Hamur işinden uzak durun
Ramazan boyunca vücudun ihtiyaç duyduğu protein, karbonhidrat, yağ, vitamin ve mineral değişmemektedir. Sadece öğünlerin zamanı değiştiği ve orucun temel duygusu olan iradeyi sınamak için açlığın süresinin uzamasından dolayı aşırı yemeğe meyil oluşur. Bu nedenle doyurucu ama kalorisi ihtiyacınızdan yüksek olmayan iftar ve sahur yapmalı, 2 ara öğün eklemeyi ihmal etmemelisiniz.
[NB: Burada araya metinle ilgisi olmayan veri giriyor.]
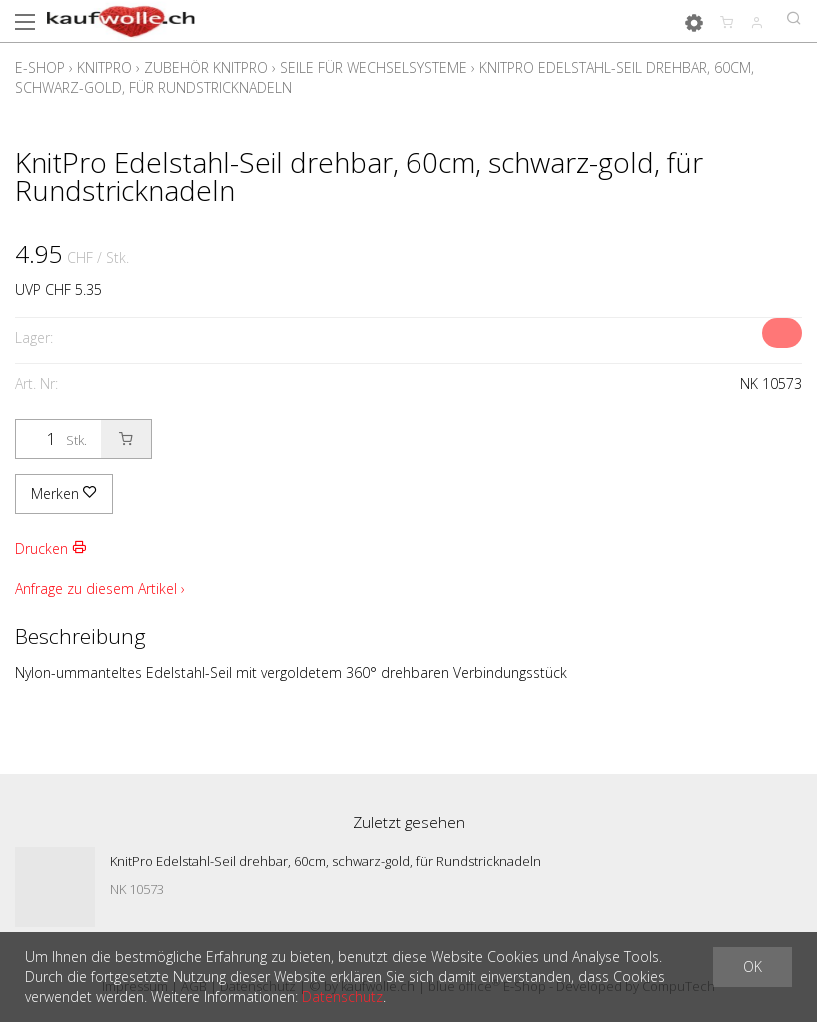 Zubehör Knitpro (206, 67)
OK (752, 966)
Böylece porsiyonlarınızı kontrol edebilir, kilo artışını da engellersiniz. Ara öğünlerin birini iftardan 2 saat sonra taze meyve veya sütlü tatlı ya da peynirli börek gibi tok tutacak seçimler yapmalısınız. Bu ara öğünün üzerinden 1 saat geçtikten sonra bir avuç fındık, ceviz, badem ve yanında 1 bardak süt ertesi günü sizin dinç bir şekilde oruca devam etmenizi kolaylaştıracaktır. Oruç tutan 19 sağlıklı kişi üzerinde yapılan bir araştırmada, bireylerin sağlıklı seçimler yaptığında; gün içinde kan şekeri düşüklüğü yaşamadığı, iftarda aşırı yemeye yöneltmediği ve kilo artışının da oluşmadığını göstermiştir. Yapılan bir başka çalışma ise, bireylerin kan şekerini hızlıca yükselten yiyecek tüketimini yüzde 20 azalttığında kan yağlarının düştüğü belirtilmiştir. Kan şekerinde dengesizlik yaratan beyaz un, beyaz şeker, makarna, pilav, kurabiye, börek gibi hamur işlerinden uzak durmak, meyve gibi sağlıklı şeker kaynaklarına yönelmek, kurubaklagil veya sebzeli çorbalarını iftar sofralarına eklemek kilo alımını engelleyecektir.